One of the great failings of Democratic governments in the US in recent decades has been their inability to get ahead of financial markets via smart regulation.
Republicans should have been doing this as well, of course, but the public don’t expect it from them to the same extent. The conservative position is still that markets know best, even as it becomes quite clear that public markets no longer allocate capital in ways that are the most productive, or even understandable. Just look at the value and highly concentrated make-up of the S&P 500 today versus the state of the real economy.
But Joe Biden’s administration is taking on this issue, most recently with the nomination of Saule Omarova to the position of comptroller of the currency. This job includes the supervision of national banks and a variety of key jobs within that, from dealing with mortgage and housing issues to thinking about the role of the dollar in global markets.
Omarova, a Cornell University professor, has already come under fire from financiers and conservatives. They should worry — she’s one of the most qualified regulators to come along in a while and a perfect fit for the moment, since she has a rare talent for spotting systemic risk and asymmetries in markets.
For example, her 2013 paper on the problems inherent in banks both owning and trading commodities, “The Merchants of Wall Street: Banking, Commerce, and Commodities”, sparked serious interest in the topic. In 2013 and 2014, she played a key role in hearings around banks such as Goldman Sachs, JPMorgan and Morgan Stanley stockpiling and trading commodities at the same time.
The hearings brought to light the Kafkaesque loopholes of a system in which Goldman Sachs, for example, could get around rules about trading and owning physical commodities simultaneously, simply by moving aluminium back and forth between different warehouses.
As Omarova pointed out to me at the time, the key argument that financial institutions used to defend their right to both own and trade commodities — including the notion that they needed to own physical oil and trade oil derivatives to better understand the market — also demonstrated the unfair advantages, such as access to insider information, that such ownership brings.

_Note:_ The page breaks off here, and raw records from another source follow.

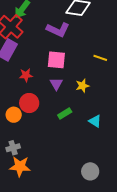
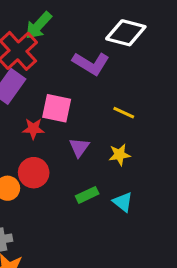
yellow line: (100, 58) -> (124, 113), moved
pink square: (56, 60) -> (57, 108), moved
cyan triangle: (95, 121) -> (123, 202), moved

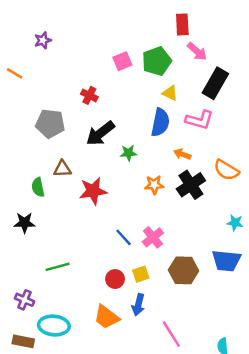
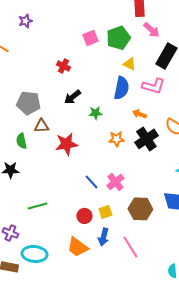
gray pentagon: (50, 124) -> (28, 103), moved
black arrow: (100, 133) -> (72, 97), size x0.7
pink line: (171, 334) -> (130, 247), moved

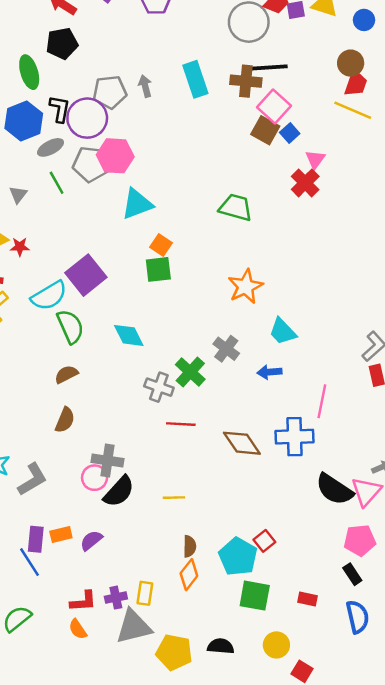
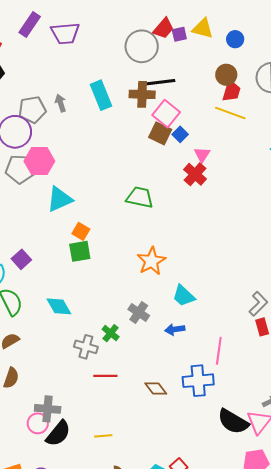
purple square: (86, 275) -> (21, 259), size x0.6
green cross: (190, 372) -> (111, 333), size x0.7
brown diamond: (242, 443) -> (156, 389), size x0.7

This asymmetry of information problem has only become worse with the rise of fintech, cryptocurrencies and the entry of Big Tech into the financial industry. There are companies such as stablecoin issuer Tether, for example, that have become big enough to spark worries at the Fed about their systemic risk.
If the Biden administration lets fintech get out of control in a similar vein to how former presidents Bill Clinton and Barack Obama allowed derivatives to spread risk in all sorts of opaque ways, it will be terrible for Democrats politically. It would clash with Biden’s “work not wealth” mantra. It would also potentially allow Big Tech to snap up community banks, which are the only institutions in finance still lending to ordinary people.
Fortunately, Omarova — like the Securities and Exchange Commission’s Gary Gensler — comes with expertise in both the risks and opportunities inherent in cryptocurrency and digital dollars. Her paper “The People’s Ledger” offers up ideas for how the Fed could use digital dollars and direct banking with citizens via digital wallets to better allocate funds to the right individuals and institutions during crises.
Some worry that this puts too much power in the hands of the Fed as it would bypass conventional banks. But at least the Fed might have a better chance of getting support to the right people.
Omarova’s idea also implies the possibility of highly targeted monetary policy, done directly via the Fed without commercial banks (who, frankly, would often rather trade than lend) in the middle. This might start to tackle the issue of the wide disparities within regional economies in the US.
It is significant that Omarova’s paper opens with the populist William Jennings Bryan’s 1896 “cross of gold” speech, in which he pled for a monetary system that served the interests of working people and the country as a whole. Many thought the 2008 financial crisis was a moment for finance to become re-moored within the real economy. But thanks in part to major bank lobbying, that was not to be.
Omarova has faced an egregious campaign of slander from Wall Street lobbyists and Republicans. Born in Kazakhstan, she studied Marxism (among other things) before coming to the US. Critics call her “a radical”, and she is, although not in the way they think. While understanding the ideology of class warfare isn’t a bad thing for any establishment figure these days, Omarova is a law professor, not a socialist.
More importantly, she is someone who is laser-focused on “bringing the financial markets back in service to the real economy”, as she put it to me during an interview in 2016. She’s not interested in nibbling on technocratic issues at the margins, but in taking on the big questions about who and what the financial system should serve. The markets are already asking and answering these questions. Regulators should be too.